Did you know that if an athlete from the Victorian Institute of Sport wins a medal in the upcoming Olympic or Paralympic Games in Paris, they will take home a piece of the Eiffel Tower?

Over 10,000 Olympic athletes and 4,000 Paralympic athletes from all over the globe will compete in the French capital across July, August and September for the chance to win one of 5,084 gold, silver and bronze medals.

The Olympic and Paralympic medals, designed by French designer Chaumet, feature intricate details that distinguish these medals from any that have come before them.

The Eiffel Tower's iconic latticework structure is replicated on the ribbons of this year's medals, with the winners of Olympic Games events presented with a medal bearing a blue ribbon. Paralympic Games winners will receive a medal with a Venetian red-brown ribbon that is meant to reflect the original colours of the Eiffel Tower, which has stood for 135 years.

While the two medals for the two different games differ, they share a side featuring an embedded fragment of iron from what is the most iconic structure on the Paris skyline.
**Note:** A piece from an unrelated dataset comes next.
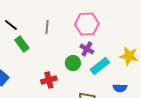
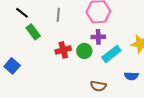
purple cross: (87, 49) -> (98, 37), turned -32
red cross: (49, 80) -> (63, 50), moved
During renovations of the original tower, which is required to be repainted every seven years, certain metallic elements were permanently removed from the monument and conserved. In the words of Paris organisers, the pieces are being allowed to "find glory again".

An 18-gram piece of puddle iron is featured on the centre of each medal, in its natural colour, and the iron has been reshaped into a hexagon to honour the shape that represents France. The iron is held in place by six metal appendages on each corner, which resemble the Eiffel Tower rivets themselves.

Since 2004, Olympic and Paralympic medals have featured the goddess of victory Athena Nike, emerging to witness the revival of the Games.

For this edition of medals, the Acropolis is uniquely accompanied by the Eiffel Tower, honouring the origins of both the ancient Games in Greece and the modern Olympic and Paralympic Games in France.

The Paralympic medals display an upward perspective from beneath the Eiffel Tower on their alternate side, allowing athletes to see a view of the tower rarely seen.

While the words 'Paris 2024' and 'Paralympic Games' are visible above and below the tower, on either side of the tower the text is written in the symbolic language of accessibility, universal Braille.

First done in the 2020 Tokyo Games, there will be engravings on the edges of the medal (one for gold, two for silver and three for bronze), allows athletes with visual impairments to appreciate the intricacies of the medal.